No there is not a $2 TRILLION error in the budget
No, Trump's budget does not contain a $2 trillion 'math error'
By Dan Calabrese
For the past 18 hours or so, the mainstream media has joined online lefty sites with the seemingly big news that the 10-year Trump budget plan contains a $2 trillion “math error” that makes the premise of the entire thing totally laughable. What they’re telling you is that the White House counted the same positive numbers twice – once assuming that economic growth would render tax rate cuts revenue neutral, and then counting the same economic growth as the cause of an entirely different $2 trillion in new federal revenue.
Even if you can assume the tax cuts will spur economic growth causing an additional $200 billion in revenue, the left and the media claim, the White House screwed up by counting that revenue twice when in fact it is only going to happen once.
The media and the left are wrong. Or lying. Or both.
The crux of their mistake is their failure to understand why the White House believes the tax cuts will be revenue-neutral
The crux of their mistake is their failure to understand why the White House believes the tax cuts will be revenue-neutral. Resulting economic growth is not the reason for that assumption. Rather, it is the intention to couple the reduced rates with the elimination of exemptions and deductions in the tax code.
Think about it like this: If you make $100,000 and you pay a 35 percent rate, but you can deduct $20,000 from your taxable income, then you’re only paying 35 percent of $80,000, which comes out to $28,000. Now let’s say your tax rate is cut to 28 percent, but your deductions are eliminated.
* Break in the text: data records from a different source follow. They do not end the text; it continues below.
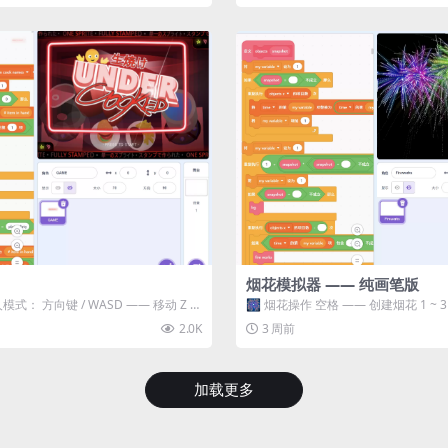
烟花模拟器 —— 纯画笔版
模式： 方向键 / WASD —— 移动 Z /
🎆 烟花操作 空格 —— 创建烟花 1 ~
型 普通烟花 嘶...
2.0K
3 周前
加载更多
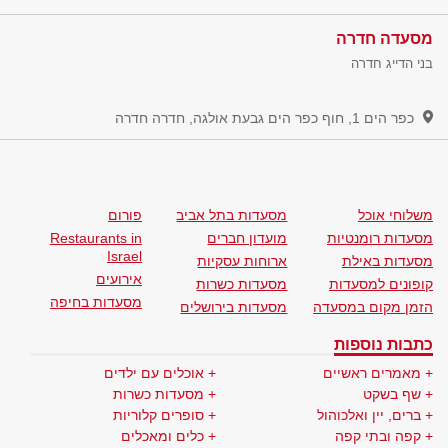
מסעדה חדרה
בני הדייג חדרה
כפר הים 1, חוף כפר הים גבעת אולגה, חדרה
חדרה
משלוחי אוכל
מסעדות בתל אביב
פורום
מסעדות רומנטיות
מועדון חברים
Restaurants in
Israel
מסעדות באילת
ארוחות עסקיות
אירועים
קופונים למסעדות
מסעדות כשרות
מסעדות בחיפה
הזמן מקום במסעדה
מסעדות בירושלים
כתבות נוספות
מאמרים ראשיים
אוכלים עם ילדים
שף בשקט
מסעדות כשרות
ברים, יין ואלכוהול
סופרים קלוריות
קפה ובתי קפה
כלים ומאכלים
Now you’re paying 28 percent of $100,000. Your tax? Why, it’s $28,000, just as it was before.
The Trump tax cut proposal is designed to work like that. Now, you might wonder, if everyone is going to pay the same, then what’s the point? The point is that it’s unproductive to spend a lot of time and effort hiding income to avoid being taxed on it. Make as much income as possible taxable, but cut the rates, and you’ll spur people to direct their capital in more productive directions. That will result in economic growth.
The media and the left completely miss this. They think Trump is counting on faster economic growth to make the tax cuts revenue-neutral. In other words, they’re assuming the rate cuts are not accompanied by any change in exemptions or deductions, such that they will reduce revenue at the exact same rate as the rate cuts themselves. But that’s not true, because eliminating the exemptions and deductions results in more taxable income and thus higher revenues to offset the rate cuts. The media and the left totally miss this.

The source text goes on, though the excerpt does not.